Wuhan is widely acknowledged as a critical internal transport nexus ([Zhang, Zhang, and Wang 2020](#ref-zhang2020_a); [Zhu, Zhang, and Zhang 2019](#ref-zhu2019)), with air passenger flows strongly correlated to outbreak severity in downstream regions ([Zhao, Liu, and Li 2020](#ref-zhao2020); [Ai et al. 2020](#ref-ai2020)). However, since **rail, road, and air** all contributed to the virus’s domestic spread, focusing solely on Wuhan airport risks underestimating exportations—especially after the lockdown. Incorporating other large airports thus provides a more comprehensive approximation of early seeding routes into Europe.

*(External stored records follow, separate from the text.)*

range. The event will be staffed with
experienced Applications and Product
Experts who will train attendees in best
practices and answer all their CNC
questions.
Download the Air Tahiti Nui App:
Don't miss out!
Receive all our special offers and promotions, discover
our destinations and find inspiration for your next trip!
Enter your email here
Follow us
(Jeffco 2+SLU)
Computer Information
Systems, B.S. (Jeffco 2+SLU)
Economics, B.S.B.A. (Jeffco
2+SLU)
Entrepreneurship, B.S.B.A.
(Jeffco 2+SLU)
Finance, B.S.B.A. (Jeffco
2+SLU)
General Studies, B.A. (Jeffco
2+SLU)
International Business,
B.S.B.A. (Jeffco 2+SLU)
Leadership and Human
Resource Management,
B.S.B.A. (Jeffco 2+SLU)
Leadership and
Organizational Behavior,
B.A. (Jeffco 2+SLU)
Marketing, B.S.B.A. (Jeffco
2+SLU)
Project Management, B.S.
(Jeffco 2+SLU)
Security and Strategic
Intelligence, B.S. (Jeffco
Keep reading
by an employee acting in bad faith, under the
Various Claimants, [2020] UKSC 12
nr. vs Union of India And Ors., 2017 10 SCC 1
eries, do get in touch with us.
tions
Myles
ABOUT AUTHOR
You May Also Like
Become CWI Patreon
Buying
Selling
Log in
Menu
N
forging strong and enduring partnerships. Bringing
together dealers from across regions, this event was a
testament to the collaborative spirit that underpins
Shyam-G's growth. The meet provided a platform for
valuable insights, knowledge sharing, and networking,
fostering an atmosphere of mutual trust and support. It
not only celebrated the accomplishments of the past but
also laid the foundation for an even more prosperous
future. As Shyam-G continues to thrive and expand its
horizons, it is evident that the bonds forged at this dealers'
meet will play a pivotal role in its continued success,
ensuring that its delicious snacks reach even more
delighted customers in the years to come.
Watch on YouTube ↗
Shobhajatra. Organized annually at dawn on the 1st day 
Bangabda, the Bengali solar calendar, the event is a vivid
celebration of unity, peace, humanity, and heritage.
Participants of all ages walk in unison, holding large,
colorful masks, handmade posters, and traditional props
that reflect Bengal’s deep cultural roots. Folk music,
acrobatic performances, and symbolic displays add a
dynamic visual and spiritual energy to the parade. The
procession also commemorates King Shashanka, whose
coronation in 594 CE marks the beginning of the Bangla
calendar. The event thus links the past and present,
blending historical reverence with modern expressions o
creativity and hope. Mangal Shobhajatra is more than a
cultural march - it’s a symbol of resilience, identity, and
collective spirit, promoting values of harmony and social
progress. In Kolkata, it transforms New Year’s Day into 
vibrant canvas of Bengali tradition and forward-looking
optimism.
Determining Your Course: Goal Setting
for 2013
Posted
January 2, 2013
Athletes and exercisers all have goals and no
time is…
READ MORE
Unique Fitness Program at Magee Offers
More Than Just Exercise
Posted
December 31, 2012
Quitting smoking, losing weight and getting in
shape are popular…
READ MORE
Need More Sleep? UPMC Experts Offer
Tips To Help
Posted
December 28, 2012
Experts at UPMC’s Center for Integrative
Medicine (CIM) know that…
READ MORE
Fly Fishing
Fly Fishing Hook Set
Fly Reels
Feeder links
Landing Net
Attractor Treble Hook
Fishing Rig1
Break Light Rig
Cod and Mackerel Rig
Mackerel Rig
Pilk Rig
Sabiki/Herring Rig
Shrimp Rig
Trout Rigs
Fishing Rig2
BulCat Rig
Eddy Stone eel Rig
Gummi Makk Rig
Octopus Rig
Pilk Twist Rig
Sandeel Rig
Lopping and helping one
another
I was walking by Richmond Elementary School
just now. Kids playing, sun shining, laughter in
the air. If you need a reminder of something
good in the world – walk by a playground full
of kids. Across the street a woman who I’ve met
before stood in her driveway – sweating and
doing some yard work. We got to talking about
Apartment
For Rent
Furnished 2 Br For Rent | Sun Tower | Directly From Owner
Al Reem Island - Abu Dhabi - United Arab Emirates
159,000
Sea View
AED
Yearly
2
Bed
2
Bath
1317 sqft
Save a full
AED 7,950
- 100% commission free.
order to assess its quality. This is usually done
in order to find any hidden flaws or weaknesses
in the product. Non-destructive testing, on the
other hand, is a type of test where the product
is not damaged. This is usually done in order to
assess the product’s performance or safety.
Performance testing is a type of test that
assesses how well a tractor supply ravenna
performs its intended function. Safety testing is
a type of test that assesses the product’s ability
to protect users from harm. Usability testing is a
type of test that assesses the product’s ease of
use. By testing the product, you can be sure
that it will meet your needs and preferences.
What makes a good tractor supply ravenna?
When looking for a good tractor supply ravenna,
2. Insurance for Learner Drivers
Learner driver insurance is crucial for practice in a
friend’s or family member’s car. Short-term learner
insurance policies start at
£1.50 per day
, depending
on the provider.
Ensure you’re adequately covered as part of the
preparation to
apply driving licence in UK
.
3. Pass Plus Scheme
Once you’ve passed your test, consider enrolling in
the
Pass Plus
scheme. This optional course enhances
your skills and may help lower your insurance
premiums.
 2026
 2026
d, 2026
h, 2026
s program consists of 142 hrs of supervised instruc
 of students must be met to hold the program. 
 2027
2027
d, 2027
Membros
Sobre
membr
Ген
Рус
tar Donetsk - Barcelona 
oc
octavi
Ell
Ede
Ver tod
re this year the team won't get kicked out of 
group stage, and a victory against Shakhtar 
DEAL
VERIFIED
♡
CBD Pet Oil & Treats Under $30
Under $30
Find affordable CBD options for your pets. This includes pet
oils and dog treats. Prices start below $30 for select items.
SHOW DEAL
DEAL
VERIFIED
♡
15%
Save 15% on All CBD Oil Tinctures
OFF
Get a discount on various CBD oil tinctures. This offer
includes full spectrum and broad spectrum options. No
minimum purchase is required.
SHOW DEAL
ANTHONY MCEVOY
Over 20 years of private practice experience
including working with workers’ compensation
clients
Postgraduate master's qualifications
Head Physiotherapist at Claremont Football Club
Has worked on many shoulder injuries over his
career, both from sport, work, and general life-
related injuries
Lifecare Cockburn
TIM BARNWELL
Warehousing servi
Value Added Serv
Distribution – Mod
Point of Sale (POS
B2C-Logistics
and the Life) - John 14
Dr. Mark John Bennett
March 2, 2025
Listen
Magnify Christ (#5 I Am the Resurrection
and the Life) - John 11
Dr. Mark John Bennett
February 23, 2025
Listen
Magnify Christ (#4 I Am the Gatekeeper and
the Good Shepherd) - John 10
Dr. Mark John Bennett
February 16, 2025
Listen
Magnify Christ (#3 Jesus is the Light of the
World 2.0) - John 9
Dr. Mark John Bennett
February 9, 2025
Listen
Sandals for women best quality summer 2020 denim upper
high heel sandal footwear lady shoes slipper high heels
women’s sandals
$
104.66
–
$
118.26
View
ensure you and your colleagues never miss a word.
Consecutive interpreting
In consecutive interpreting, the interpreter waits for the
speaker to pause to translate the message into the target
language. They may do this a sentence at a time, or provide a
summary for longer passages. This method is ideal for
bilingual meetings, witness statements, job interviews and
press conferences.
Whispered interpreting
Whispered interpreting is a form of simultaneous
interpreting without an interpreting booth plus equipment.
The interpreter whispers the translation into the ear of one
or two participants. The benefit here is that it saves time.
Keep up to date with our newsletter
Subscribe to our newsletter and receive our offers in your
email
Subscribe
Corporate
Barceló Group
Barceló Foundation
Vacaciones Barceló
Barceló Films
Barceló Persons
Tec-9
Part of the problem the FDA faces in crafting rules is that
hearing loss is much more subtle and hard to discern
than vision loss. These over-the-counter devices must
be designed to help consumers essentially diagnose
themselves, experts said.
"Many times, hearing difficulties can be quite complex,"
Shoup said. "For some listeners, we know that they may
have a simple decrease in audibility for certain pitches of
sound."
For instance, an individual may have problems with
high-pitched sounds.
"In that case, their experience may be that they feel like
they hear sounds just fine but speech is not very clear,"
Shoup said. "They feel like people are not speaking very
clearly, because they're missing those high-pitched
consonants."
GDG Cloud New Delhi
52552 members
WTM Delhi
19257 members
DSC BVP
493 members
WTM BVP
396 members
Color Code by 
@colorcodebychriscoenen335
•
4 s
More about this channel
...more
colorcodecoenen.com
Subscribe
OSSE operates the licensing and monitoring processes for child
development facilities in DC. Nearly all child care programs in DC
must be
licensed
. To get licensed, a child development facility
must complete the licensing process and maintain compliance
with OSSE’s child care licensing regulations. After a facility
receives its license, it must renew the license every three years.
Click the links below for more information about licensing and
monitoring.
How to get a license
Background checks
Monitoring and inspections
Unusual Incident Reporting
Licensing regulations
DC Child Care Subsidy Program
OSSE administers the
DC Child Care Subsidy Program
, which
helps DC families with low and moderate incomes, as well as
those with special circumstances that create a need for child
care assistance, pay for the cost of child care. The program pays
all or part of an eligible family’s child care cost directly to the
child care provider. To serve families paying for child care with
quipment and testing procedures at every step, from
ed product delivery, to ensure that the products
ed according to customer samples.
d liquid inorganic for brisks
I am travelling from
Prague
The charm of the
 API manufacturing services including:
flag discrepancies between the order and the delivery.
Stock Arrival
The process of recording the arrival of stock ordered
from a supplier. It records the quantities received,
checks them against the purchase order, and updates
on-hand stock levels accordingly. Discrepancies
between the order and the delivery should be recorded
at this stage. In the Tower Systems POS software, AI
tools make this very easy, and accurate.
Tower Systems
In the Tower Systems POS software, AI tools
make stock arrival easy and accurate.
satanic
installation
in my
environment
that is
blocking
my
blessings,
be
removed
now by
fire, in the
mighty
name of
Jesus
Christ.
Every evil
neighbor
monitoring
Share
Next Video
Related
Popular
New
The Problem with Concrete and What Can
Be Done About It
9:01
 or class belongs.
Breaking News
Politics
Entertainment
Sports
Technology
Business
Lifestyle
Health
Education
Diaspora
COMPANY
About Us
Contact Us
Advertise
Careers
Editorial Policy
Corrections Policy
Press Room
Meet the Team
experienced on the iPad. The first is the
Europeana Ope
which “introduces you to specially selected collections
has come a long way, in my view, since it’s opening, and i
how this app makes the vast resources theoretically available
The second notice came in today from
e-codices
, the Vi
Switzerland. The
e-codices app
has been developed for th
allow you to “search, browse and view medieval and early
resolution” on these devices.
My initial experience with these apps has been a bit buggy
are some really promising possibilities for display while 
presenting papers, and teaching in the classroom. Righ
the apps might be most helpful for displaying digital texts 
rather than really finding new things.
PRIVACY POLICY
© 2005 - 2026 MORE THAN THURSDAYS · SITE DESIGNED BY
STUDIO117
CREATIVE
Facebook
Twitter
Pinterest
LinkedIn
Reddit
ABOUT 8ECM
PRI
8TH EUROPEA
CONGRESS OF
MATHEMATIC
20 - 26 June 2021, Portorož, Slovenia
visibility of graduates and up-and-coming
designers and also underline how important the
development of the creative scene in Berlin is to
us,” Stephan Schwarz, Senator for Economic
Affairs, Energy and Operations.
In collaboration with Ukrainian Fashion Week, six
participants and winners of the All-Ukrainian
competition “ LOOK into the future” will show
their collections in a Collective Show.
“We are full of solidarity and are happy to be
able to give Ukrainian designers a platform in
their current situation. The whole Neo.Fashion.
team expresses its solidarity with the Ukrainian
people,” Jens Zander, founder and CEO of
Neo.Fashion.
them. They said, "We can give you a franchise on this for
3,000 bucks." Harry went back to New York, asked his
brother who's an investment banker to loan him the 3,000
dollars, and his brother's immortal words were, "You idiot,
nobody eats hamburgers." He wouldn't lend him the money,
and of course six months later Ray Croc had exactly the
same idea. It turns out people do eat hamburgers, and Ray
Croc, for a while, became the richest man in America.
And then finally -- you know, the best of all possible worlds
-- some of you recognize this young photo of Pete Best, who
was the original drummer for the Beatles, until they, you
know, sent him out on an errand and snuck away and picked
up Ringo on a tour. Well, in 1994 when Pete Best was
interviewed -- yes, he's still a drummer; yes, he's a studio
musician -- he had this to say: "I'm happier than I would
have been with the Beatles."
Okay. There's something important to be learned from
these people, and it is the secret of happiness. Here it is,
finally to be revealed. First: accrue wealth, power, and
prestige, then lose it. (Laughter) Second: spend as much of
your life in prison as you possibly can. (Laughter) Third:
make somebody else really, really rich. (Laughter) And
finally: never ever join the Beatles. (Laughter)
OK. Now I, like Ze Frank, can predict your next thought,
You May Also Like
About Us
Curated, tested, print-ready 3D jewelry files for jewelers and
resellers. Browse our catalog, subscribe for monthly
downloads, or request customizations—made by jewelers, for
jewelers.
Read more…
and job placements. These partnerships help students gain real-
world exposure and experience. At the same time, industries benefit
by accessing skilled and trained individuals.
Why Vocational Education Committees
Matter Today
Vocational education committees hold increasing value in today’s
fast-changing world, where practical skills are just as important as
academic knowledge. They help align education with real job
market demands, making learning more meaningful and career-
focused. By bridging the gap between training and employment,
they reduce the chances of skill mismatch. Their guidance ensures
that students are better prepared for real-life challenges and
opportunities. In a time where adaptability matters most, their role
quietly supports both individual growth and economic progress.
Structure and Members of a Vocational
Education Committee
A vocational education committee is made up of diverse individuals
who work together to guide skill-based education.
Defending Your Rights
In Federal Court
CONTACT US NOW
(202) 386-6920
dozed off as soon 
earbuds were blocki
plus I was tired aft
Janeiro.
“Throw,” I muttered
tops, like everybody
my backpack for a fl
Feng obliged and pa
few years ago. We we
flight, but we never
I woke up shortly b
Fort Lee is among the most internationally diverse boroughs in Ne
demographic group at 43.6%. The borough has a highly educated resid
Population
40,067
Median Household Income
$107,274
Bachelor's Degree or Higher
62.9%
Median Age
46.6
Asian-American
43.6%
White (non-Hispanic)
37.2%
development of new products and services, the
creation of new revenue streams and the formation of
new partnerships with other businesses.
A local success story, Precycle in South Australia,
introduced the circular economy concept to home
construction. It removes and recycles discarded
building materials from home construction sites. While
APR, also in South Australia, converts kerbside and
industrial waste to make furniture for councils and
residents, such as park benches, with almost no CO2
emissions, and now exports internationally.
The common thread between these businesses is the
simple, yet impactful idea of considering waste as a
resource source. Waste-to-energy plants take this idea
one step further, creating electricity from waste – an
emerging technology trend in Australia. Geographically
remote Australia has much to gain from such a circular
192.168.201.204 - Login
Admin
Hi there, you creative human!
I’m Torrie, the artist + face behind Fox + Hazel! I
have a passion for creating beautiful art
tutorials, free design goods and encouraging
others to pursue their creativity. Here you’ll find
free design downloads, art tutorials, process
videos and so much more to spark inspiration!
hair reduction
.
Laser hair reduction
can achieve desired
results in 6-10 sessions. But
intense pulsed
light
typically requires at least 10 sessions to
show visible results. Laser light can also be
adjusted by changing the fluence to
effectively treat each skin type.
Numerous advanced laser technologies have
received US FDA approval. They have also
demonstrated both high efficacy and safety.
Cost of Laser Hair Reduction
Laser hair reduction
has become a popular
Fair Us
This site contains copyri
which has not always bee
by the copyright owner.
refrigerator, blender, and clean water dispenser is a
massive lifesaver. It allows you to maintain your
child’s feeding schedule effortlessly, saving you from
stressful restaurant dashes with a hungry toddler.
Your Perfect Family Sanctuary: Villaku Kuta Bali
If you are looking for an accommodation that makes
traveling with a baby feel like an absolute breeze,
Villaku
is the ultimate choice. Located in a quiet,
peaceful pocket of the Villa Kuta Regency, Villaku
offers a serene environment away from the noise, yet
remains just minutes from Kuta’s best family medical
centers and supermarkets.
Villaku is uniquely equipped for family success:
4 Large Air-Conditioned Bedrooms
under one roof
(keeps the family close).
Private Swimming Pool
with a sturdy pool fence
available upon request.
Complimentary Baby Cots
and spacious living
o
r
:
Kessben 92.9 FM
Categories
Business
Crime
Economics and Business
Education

A more complex modeling alternative would be a compartmental **SEIR** model—or its multi-stage variant, **SEnIR**—which incorporates a more realistic, Gamma-distributed incubation period and typically yields enhanced epidemiological fidelity ([Abou-Ismail 2020](#ref-abou2020); [Rozán, Kuperman, and Bouzat 2024](#ref-rozan2024)). These models provide richer insights into epidemic peaks, spread dynamics, and intervention effects. However, they demand more parameters, careful calibration, and significant computational resources, often necessitating agent-based or fine-grained simulations.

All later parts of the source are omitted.